Re: What about these?
- From: "Juan R." <juanrgonzaleza@xxxxxxxxxxxxxxxxxxxx>
- Date: 27 Dec 2006 01:49:18 -0800
Tim X ha escrito:
PDF has other advantages over HTML - try searching a book made up of
individual HTML pages, jumping to the relevant location - if the site
hasn't provided search facilities, your stuffed. With a PDF document,
I can search the whole document and jump straight to the point I want
without any need to rely on the site providing a search engine or
getting irrelevant responses back from similar phrases in unrelated
documents also on that site and then when I find the right HTML page,
I don't have to search for the phrase again within the page through my
browser's find facility.
Partially agree and disagree. I have dowloaded books on HTML format
(e.g. book on Docbook format) and i can search book perfectly using my
OS search capacities. Never tried Google search for local files but
sure may be better PDF own.
In the site Web accessibility in mind [2] it is remarked that the
question of accessibility of last PDF formats when compared to HTML is
hot debate topic (doing me to doubt your emphasized *are* and *NOT*
words). They discuss different limitations of the PDF 'accessible'
format and conclude "Although Adobe is doing a better job of removing
accessibility barriers from their product, HTML is still the preferred
web format by the majority of users with disabilities."
I find it amusing how many people cite web references as if they are
some sort of unquestionable truth, yet they are rarely peer reviewed,
seldom provide any credentials and are really often based on nothing
more than opinion. While I'm not saying this is the case with all the
references you have posted, I do find some are really just one groups
opinion and as such, are no more compelling than any other opinion
(including my own).
Yes, when you are new to some field it is difficult value corectly
references (this _is_ also true for peer-review sources). But i find
next dilema. I am generating a new website and try to offer maximum
accessibility possible (for a given money). Then i can a) To follow
guidelines of websites and other references on accessibility. b) To
follow you, citing a so Tim X on a newsgroup who said me the contrary.
I am not sure but think this newsgroup is not peer-reviewed :] Is it?
I am not saying your information was not useful accurate or so. Simply
stating my position as outsider. I wait to improve my knowledge on
those topics and taking a decision by myself in a future.
Fortunately, MS Word 2007 format follows some of guidelines some of us
are claiming during time for online publishing. In OMML, the
TeX/LaTeX/MathML structural model is _not_ used and both the numerator
and denominator are tagged explicitly [3]. Therefore at least one
mainstream model will be minimally acceptable.
Maybe acceptable to some, but not acceptable to me.
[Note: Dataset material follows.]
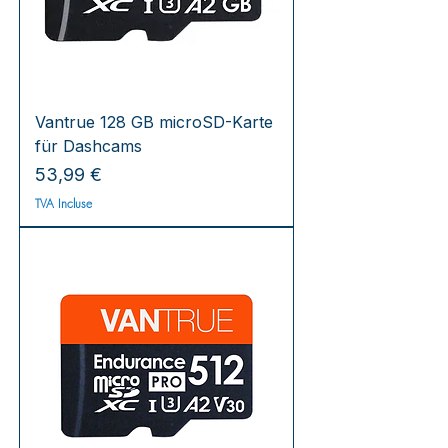
Vantrue 128 GB microSD-Karte
für Dashcams
Prix
53,99 €
TVA Incluse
I'm not at all
interested in what MS Word can do until they make the whole authoring
process far less painful. Actually, even then I'm not interested
because I use mainly MAC and Linux anyway and I have a philosophical
and ethical issue with their business practices and have not yet seen
enough proof of their claims to be moving towards open standards
and/or making their proprietary standards open and usable by others
without the threat of patent violation suits etc.
I said MS Word format not MS Word. The format is open and is being
standarized by ECMA (and probably we will see a ISO standard). Nobody
impedes the design of tools from third parties.
We are back to square one again! I disagree that TeX is too complex
for what it does.
And again i state i disagree with you.
What it does, I don't think any other system does
better. You have yet to show another working system what produces as
good printed results as TeX which is less complex.
Ok, no problem with that but no today :]
I do agree that TeX may not be any good for on-line rendering - but
that is not what it was designed for. However, I doubt any really good
on-line rendering system will be less complex that TeX - I suspect it
will be more complex.
In some parts as automatic line breaking, structure, color management,
liquid layout or dinamic features? Sure! In other parts as ugly metric
structure of fonts and layout rules? No!
I state you reduce new functionality -avoding specific needs for online
publishing- to that subset already available in TeX/LaTeX today, then
the system will be simpler, because we are eliminating redundancies and
uneeded difficulties on original TeX design.
Next MS Word format (being currently standarized at ECMA) has
interesting features do not supported on TeX systems, such as a true
prescript model, real Unicode support, interesting automatic breaks or
being based on fonts optimized for online.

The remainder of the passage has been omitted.